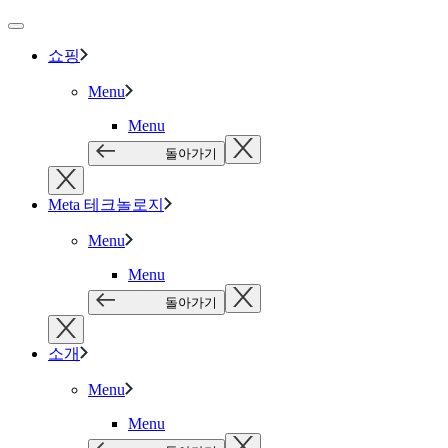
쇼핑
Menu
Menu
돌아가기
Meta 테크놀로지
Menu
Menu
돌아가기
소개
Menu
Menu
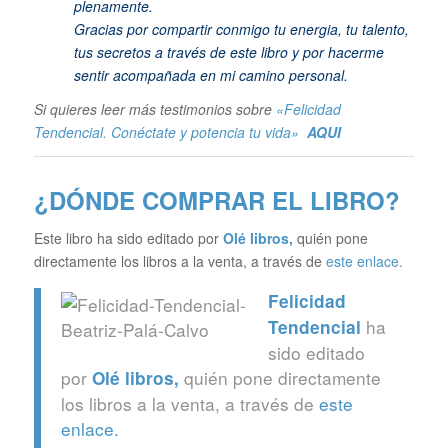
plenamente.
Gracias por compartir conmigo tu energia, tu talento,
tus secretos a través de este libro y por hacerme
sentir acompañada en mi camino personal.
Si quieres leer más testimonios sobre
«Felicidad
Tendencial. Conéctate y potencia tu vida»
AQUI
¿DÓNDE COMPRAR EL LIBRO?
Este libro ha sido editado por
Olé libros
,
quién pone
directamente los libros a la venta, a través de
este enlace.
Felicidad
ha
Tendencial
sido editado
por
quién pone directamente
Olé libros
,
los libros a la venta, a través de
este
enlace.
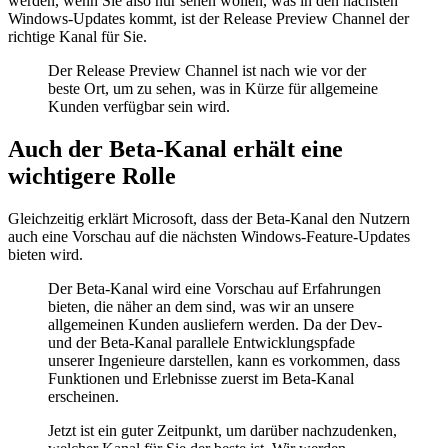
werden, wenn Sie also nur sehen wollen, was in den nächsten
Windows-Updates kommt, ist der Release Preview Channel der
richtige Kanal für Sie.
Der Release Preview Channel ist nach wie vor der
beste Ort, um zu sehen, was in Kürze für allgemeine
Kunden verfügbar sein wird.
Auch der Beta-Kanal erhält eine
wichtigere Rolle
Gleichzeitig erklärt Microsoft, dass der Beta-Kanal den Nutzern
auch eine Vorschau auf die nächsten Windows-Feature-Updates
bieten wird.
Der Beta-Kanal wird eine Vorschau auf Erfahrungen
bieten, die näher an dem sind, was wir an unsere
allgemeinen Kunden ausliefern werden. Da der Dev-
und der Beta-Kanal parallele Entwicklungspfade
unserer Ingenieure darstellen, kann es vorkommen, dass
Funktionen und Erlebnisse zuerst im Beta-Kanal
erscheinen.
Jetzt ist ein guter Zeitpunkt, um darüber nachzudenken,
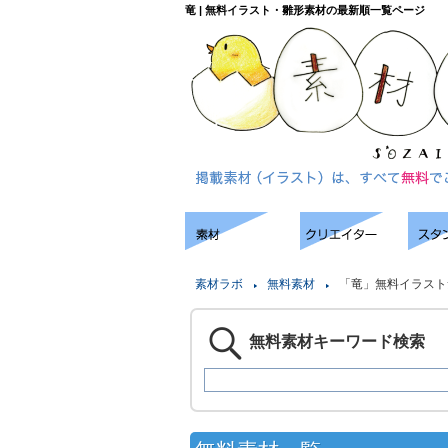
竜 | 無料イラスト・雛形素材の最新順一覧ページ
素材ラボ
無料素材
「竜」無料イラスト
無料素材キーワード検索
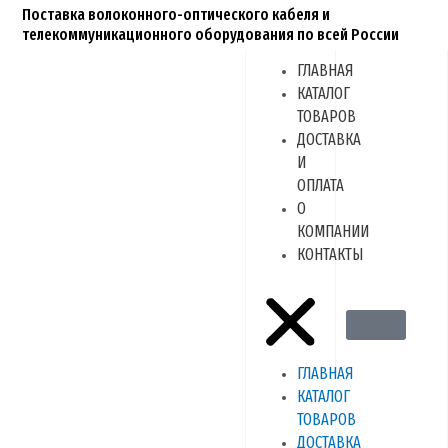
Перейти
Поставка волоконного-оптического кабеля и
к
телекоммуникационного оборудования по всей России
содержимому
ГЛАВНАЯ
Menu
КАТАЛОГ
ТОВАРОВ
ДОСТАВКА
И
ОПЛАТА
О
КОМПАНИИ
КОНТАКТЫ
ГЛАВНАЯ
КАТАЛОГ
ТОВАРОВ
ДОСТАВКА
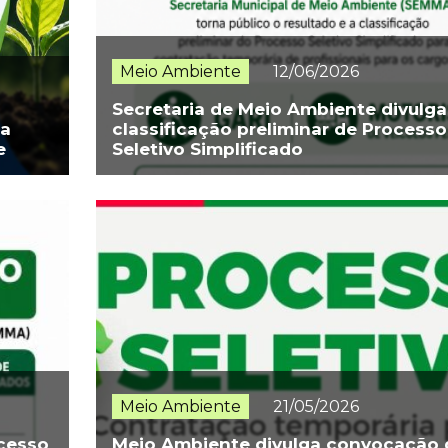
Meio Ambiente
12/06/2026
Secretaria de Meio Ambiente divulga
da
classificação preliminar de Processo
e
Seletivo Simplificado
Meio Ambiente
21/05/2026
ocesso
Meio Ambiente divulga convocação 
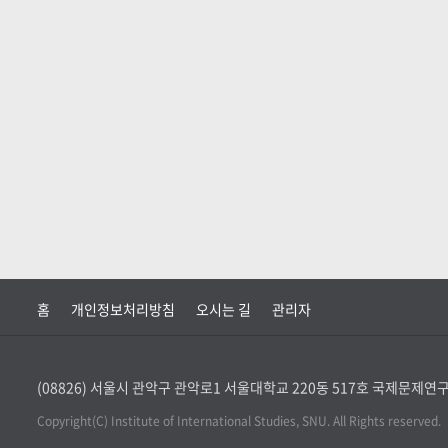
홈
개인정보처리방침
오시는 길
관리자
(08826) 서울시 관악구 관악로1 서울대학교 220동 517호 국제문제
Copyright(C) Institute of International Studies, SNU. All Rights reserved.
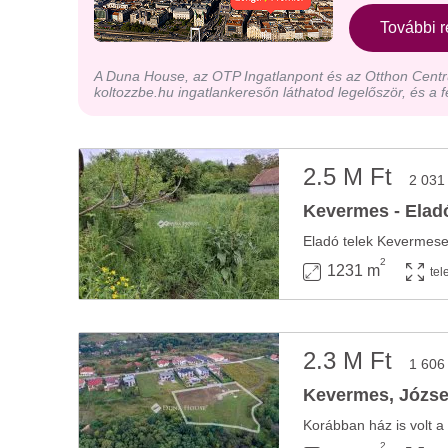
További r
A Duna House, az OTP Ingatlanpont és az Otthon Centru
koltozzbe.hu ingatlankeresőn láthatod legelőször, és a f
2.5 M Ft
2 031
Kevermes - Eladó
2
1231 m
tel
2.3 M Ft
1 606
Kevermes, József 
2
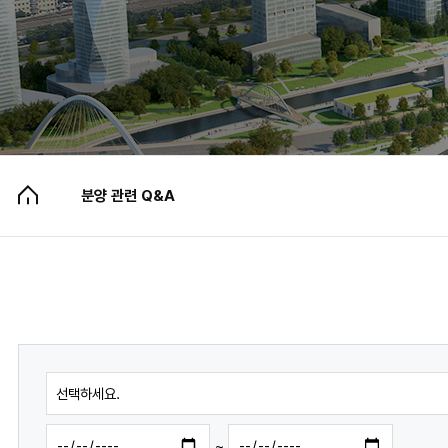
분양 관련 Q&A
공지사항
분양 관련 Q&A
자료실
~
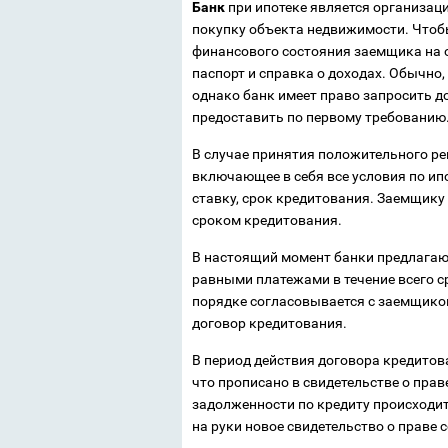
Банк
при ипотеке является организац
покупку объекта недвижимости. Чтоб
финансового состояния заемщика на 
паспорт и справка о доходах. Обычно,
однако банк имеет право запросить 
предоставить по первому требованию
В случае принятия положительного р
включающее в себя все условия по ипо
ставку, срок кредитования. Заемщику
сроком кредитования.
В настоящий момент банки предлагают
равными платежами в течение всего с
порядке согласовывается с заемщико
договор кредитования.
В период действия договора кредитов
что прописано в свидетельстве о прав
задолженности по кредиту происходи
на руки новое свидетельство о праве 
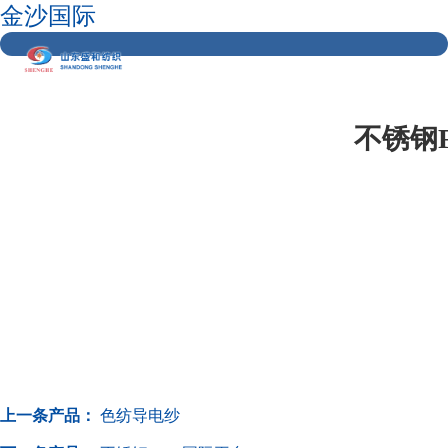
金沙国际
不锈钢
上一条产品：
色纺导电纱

━━━━━━━━━━

PROBLEM DETAILS: The pictures should be dropped, and every line above should be set down again exactly.

RESPONSE TO THE TASK:
쇼핑
Menu
Menu
돌아가기
Meta 테크놀로지
Menu
Menu
돌아가기
소개
Menu
Menu
plenamente.
Gracias por compartir conmigo tu energia, tu talento,
tus secretos a través de este libro y por hacerme
sentir acompañada en mi camino personal.
Si quieres leer más testimonios sobre
«Felicidad
Tendencial. Conéctate y potencia tu vida»
AQUI
¿DÓNDE COMPRAR EL LIBRO?
Este libro ha sido editado por
Olé libros
,
quién pone
directamente los libros a la venta, a través de
este enlace.
Felicidad
ha
Tendencial
sido editado
por
quién pone directamente
Olé libros
,
los libros a la venta, a través de
este
enlace.
werden, wenn Sie also nur sehen wollen, was in den nächsten
Windows-Updates kommt, ist der Release Preview Channel der
richtige Kanal für Sie.
Der Release Preview Channel ist nach wie vor der
beste Ort, um zu sehen, was in Kürze für allgemeine
Kunden verfügbar sein wird.
Auch der Beta-Kanal erhält eine
wichtigere Rolle
Gleichzeitig erklärt Microsoft, dass der Beta-Kanal den Nutzern
auch eine Vorschau auf die nächsten Windows-Feature-Updates
bieten wird.
Der Beta-Kanal wird eine Vorschau auf Erfahrungen
bieten, die näher an dem sind, was wir an unsere
allgemeinen Kunden ausliefern werden. Da der Dev-
und der Beta-Kanal parallele Entwicklungspfade
unserer Ingenieure darstellen, kann es vorkommen, dass
Funktionen und Erlebnisse zuerst im Beta-Kanal
erscheinen.
Jetzt ist ein guter Zeitpunkt, um darüber nachzudenken,
竜 | 無料イラスト・雛形素材の最新順一覧ページ
素材ラボ
無料素材
「竜」無料イラスト
無料素材キーワード検索
Перейти
Поставка волоконного-оптического кабеля и
к
телекоммуникационного оборудования по всей России
содержимому
ГЛАВНАЯ
Menu
КАТАЛОГ
ТОВАРОВ
ДОСТАВКА
И
ОПЛАТА
О
КОМПАНИИ
КОНТАКТЫ
ГЛАВНАЯ
КАТАЛОГ
ТОВАРОВ
ДОСТАВКА
Meio Ambiente
12/06/2026
Secretaria de Meio Ambiente divulga
da
classificação preliminar de Processo
e
Seletivo Simplificado
Meio Ambiente
21/05/2026
ocesso
Meio Ambiente divulga convocação 
홈
개인정보처리방침
오시는 길
관리자
(08826) 서울시 관악구 관악로1 서울대학교 220동 517호 국제문제
Copyright(C) Institute of International Studies, SNU. All Rights reserved.
További r
A Duna House, az OTP Ingatlanpont és az Otthon Centru
koltozzbe.hu ingatlankeresőn láthatod legelőször, és a f
2.5 M Ft
2 031
Kevermes - Eladó
2
1231 m
tel
2.3 M Ft
1 606
Kevermes, József 
2
분양 관련 Q&A
공지사항
분양 관련 Q&A
자료실
~
Банк
при ипотеке является организац
покупку объекта недвижимости. Чтоб
финансового состояния заемщика на 
паспорт и справка о доходах. Обычно,
однако банк имеет право запросить 
предоставить по первому требованию
В случае принятия положительного р
включающее в себя все условия по ипо
ставку, срок кредитования. Заемщику
сроком кредитования.
В настоящий момент банки предлагают
равными платежами в течение всего с
порядке согласовывается с заемщико
договор кредитования.
В период действия договора кредитов
что прописано в свидетельстве о прав
задолженности по кредиту происходи
на руки новое свидетельство о праве 
金沙国际
不锈钢
上一条产品：
色纺导电纱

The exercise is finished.